Dar gelirli vatandaş, yiyecek ekmeği zor bulurken hayat pahalılığının herkesi aynı şekilde etkilemediği bir gerçek. Bunun en önemli örneği ise mücevher, pahalı ve lüks marka ürünlerdeki talep artışı oldu.
Dünya gazetesinde çarpıcı bir haber yer aldı: "Lüks tüketim vites yükseltti, dev markalar üretimi artıyor"

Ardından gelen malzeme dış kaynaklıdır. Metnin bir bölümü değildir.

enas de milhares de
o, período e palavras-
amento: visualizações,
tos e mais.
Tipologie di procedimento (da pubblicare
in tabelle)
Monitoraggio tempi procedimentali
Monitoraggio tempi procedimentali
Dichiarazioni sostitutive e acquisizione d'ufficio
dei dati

Habere göre zenginler mücevher, pahalı ve lüks marka ürünlere yönelik talep patlamasına yol açmış durumda. Öyle ki, zenginlere lüks ürün yetiştiremeyen firmalar yeni fabrikalar satın alarak daha da büyüyor, zenginler için ürün seferberliği ilan ediyor.
Haberden bir bölüm şöyle:
Lüks perakendedeki durumu şöyle özetleyeyim; satışlar patlamış durumda. Mücevherden saate, çantadan giyime, lüks markalar üretim için sıkı planlar yapmak zorunda, çünkü müthiş bir talep var. Üretimi kontrol altına almak için fabrika kapasitelerini artırıyorlar, buna ek olarak atölye, fabrika satın alıyorlar. Tüketimdeki bu artış neden? Çünkü insanlar psikolojik bir sınavdan yeni çıktı ve ‘hayat kısa’, ‘kendimi ödüllendireyim’ mantığıyla hareket ediyorlar. Varlıklı kesimin her zaman lükse ayırdığı bir bütçe var ve lüks segment, ekonomik iniş çıkışlardan her zaman en son etkilenen taraf oluyor. Geçtiğimiz gün, dünyaca ünlü markalara üretim yapan Desa’nın Genel Müdürü Burak Çelet ile lüks piyasasına bir göz attık. Çelet’in değerlendirmeleri şöyle: “Türkiye perakende sektörü yazı turist sayesinde çok güçlü geçirdi. Satışlarda yerlinin payı düştü. AB resesyonu basic segmente üretim yapan ihracatçıyı korkutuyor. Lüks segmentte ise sıkıntı yok, bilakis yıl sonuna kadar gece gündüz çalışmamız lazım siparişleri yetiştirmek için... Uzun yıllardır üretim yaptığımız dünyada lüks segmentin öncü markalarından bir tanesi, şu anda son 15 yılın en yüksek sipariş kapasitesine ulaştı. Samsonite’ın dünya satışları da paralel bir seyir arz ediyor. Dünyada özellikle travel retail (seyahat perakendesi) patlamış durumda.”
FABRİKA SATIN ALIYORLAR
Bir diğer lüks tüketim alanı mücevhere bakıyoruz. Bugünlerde, Vicenza’da mücevher fuarında olan Türk mücevher sektörünün önemli markalarından Roberto Bravo’nun Yönetim Kurulu Başkanı Mustafa Kamar’a işlerin nasıl gittiğini soruyoruz. Bildiğiniz gibi Roberto Bravo da lüks segmente hitap eden markalardan biri. Şu anda dünya mücevher sektörünün nabzının attığı fuardan, sıcağı sıcağına görüşlerini bize aktaran Kamar, şunları söylüyor: “Mücevher sektöründe pandemiyle beraber özellikle 2021’den itibaren patlama yaşandı. İnsanların alışverişe olan eğilimleri arttı. 2019 yılından çok daha iyi geçti 2021, pandemi yılı olmasına rağmen… Şu anda özellikle marka pozisyonundaki mücevherciler, önümüzdeki 6 ayın siparişlerini doldurmuş durumda. Yabancı markalar fabrika sayılarını artırmaya başladı. Hatta İtalya, İsviçre ve Fransa’da atölye ve fabrikalar satın alıyorlar. Şu anda onlar da ürünlerini yetiştirememeye başladılar çünkü… Geçen gün lüks bir markaya üretim yapan bir İtalyan üreticiyle konuştum, ‘Siparişlerimi Nisan’a kadar doldurdum’ dedi. Lükse inanılmaz bir talep var.” Roberto Bravo’nun ABD ve Avrupalılardan büyük bir talep aldığını açıklayan Kamar, shop in shop modeliyle bu ülkelerde büyüdüklerini, yakın zamanda Miami’de de bir ofis açacaklarını açıkladı.